Once again, Marcello Gandini, the renowned Italian car designer, kingpin of the automotive design house Gruppo Bertone was responsible for the newest Lamborghini model, the Espada, reportedly having been inspired by another Bertone creation, the rear-engined Marzal show car.

Long, low and wide, the front-engine Espada rode a pressed-steel platform chassis with a 104.3-inch wheelbase and carried its power plant nearly eight inches farther forward than in the 400 GT.

Under the hood was the same 3929-cc engine that powered the 400 GT coupe, although this time using six Weber carburettors.

The Espada’s gutsy 244-cubic-inch (4quad-cam V12 engine meant the Espada became the world's fastest sedan (saloon) car when launched in 1968.

Lamborghini fitted a five-speed gearbox was standard, as usual (though Chrysler's TorqueFlite would become available in later versions of the Espada).

Named after a matador's dagger, the wide-tracked, low-slung Espada was as good looking a car as Lamborghini produced during their history, and certainly the best of the Sixties.

With four bucket seats and a well-trimmed interior, the Espada was classed as an "executive express" rather than a sports tourer, slotting neatly into Lamborghini's lineup in the mid to late Sixties, alongside the Islero and Miura.

The Espada's low and wide front end, with quad round headlamps at the ends of a blacked-out grille, was taller than that of the Miura, and the wide hood displayed dual NACA ducts.

Long, curved-base rear quarter windows were a feature of the fastback coupe, along with a massive windshield.

Small grilles behind the side windows concealed the fillers for two interconnected fuel tanks, one in each wing.

Together the tanks boasted a combined capacity of 90 litres (20 gallons) —none too generous for a car with fuel consumption of the order of 25 liters/100km, or 11.5mpg- when it was driven hard.

The cockpit gave an impression of luxury that was wholly appropriate, with walnut trim and generous use of leather.

The Sspada's four buckets seats were comfortable, all with built-in headrests.

There was just enough space in the rear for the car to be considered (more or less) a four-seater rather than a tight 2+2

>A large centre console divided the interior — it was so large that one might have suspected a backbone chassis, and it did increase frame strength as well as carrying ventilation ducts.

The Espada's handling was neutral, cornering powers were high, and there was little body roll.

An extra glass panel below the back window readically improved rearward visibility past the chopped-off tail.

In profile, the car displayed a nearly-horizontal roofline-into-backlight line, with a rear kick up past its low belt line.

Hood and upper fenders tilted forward for engine access.

The broad flat bonnet, the only significant body item fabricated in aluminium, fitted tightly onto the V12, which filled the engine compartment, while its surface was broken by two NACA ducts, for the cabin ventilation system.

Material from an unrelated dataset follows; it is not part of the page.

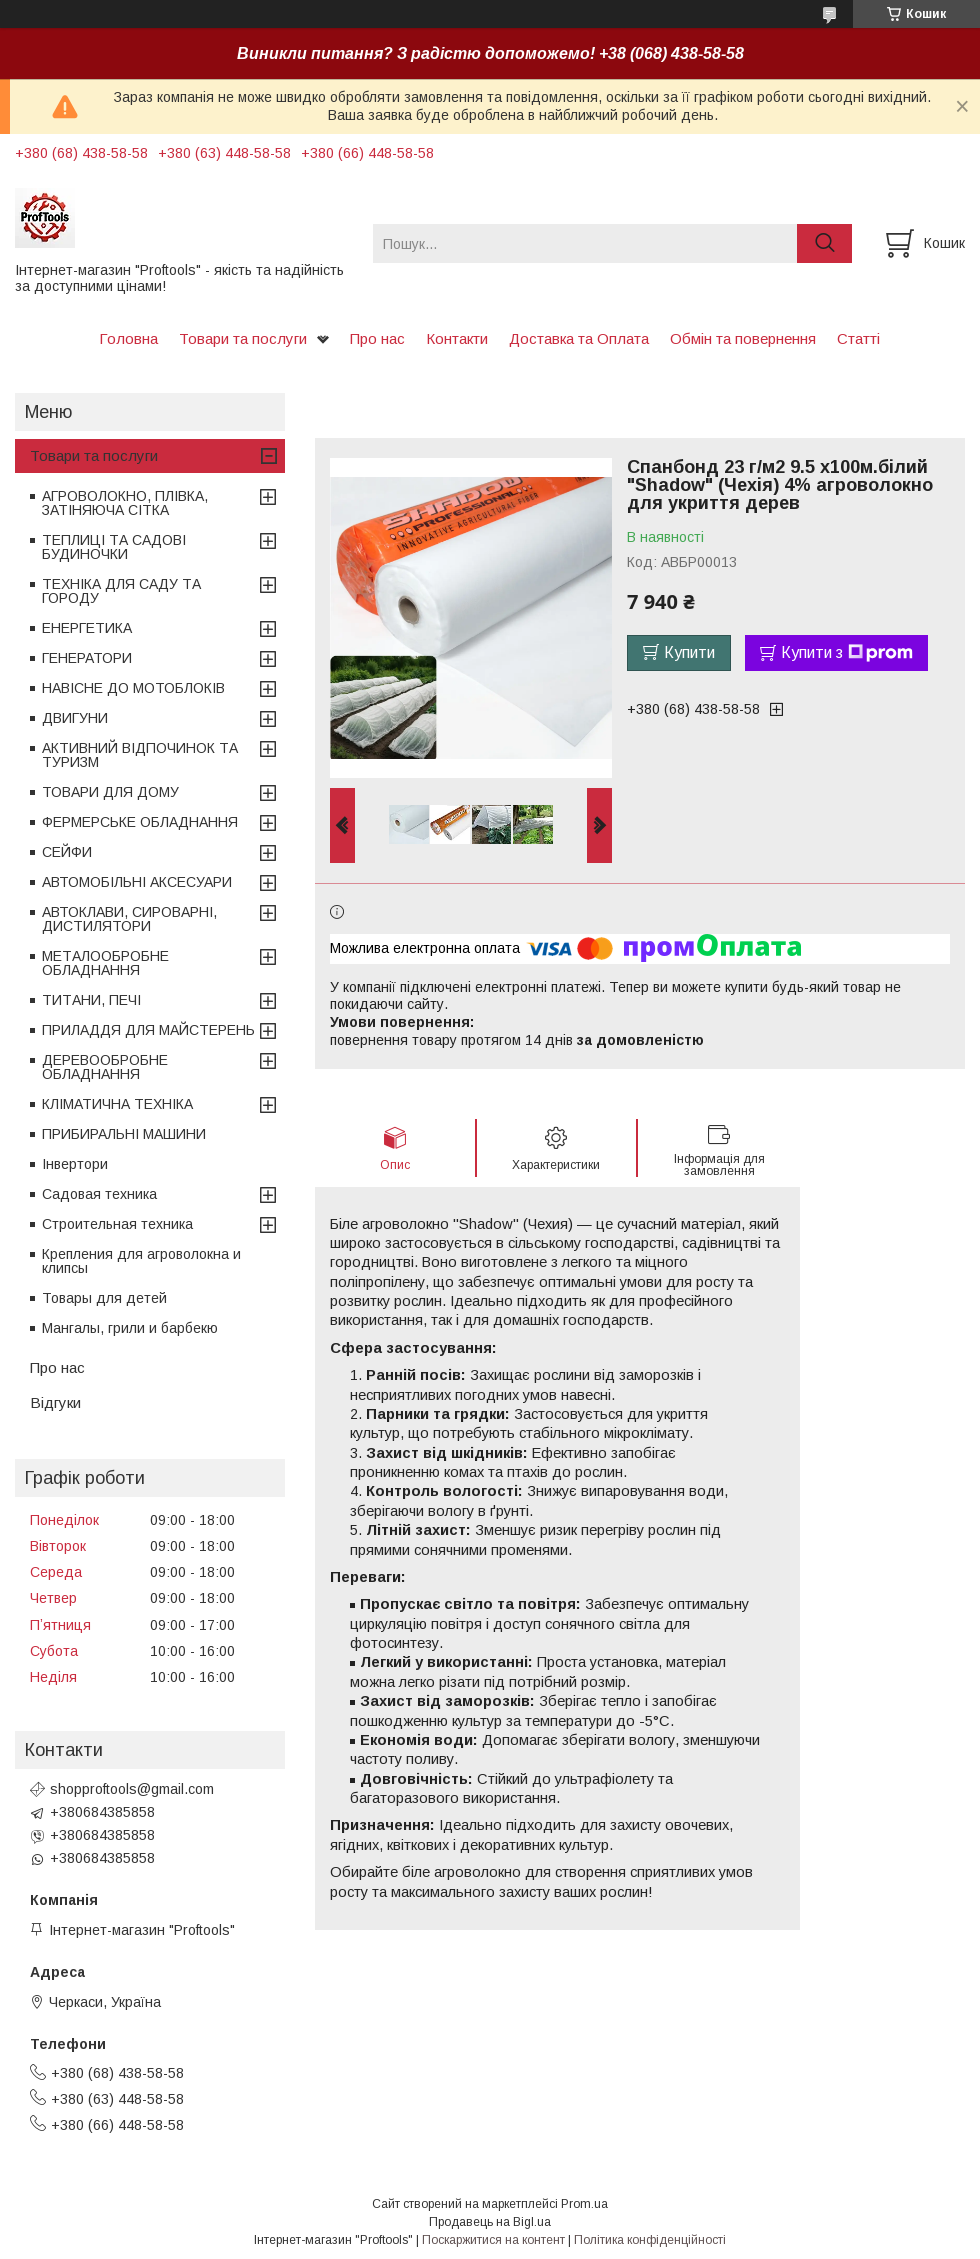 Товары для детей (104, 1298)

Engine air was taken in through the nose and exhausted through slots on the sides. Twin lights neatly flanked the plain grille.

The large conventional doors provided reasonable access to the rear seats, and side windows were adequate (the small rear pair were top-hinged).

In general, visibility was better than for most `supercars' of the period.

The tail treatment was smart, for, in addition to the sizeable sloping glass tailgate, there was a full-width vertical glass panel right at the back, which made for easy reversing (a manoeuvre some supercar stylists forget).

The battery and the spare wheel sat below the luggage deck, which was quite large, although shallow, meaning that the load was restricted.

Lamborghini did provide some compensation for this shortcoming by offering fitted suitcases although only as an optional extra.

Famous Espada owners have included the Shah of Iran, the novelist Alistair McLean, and known Lamborghini lover Sir Paul McCartney.

The Espada was a tremendous commercial and critical success for Lamborghini, putting them very much on the map, with sales of more than 1200 surpassing all the other Sixties models put together.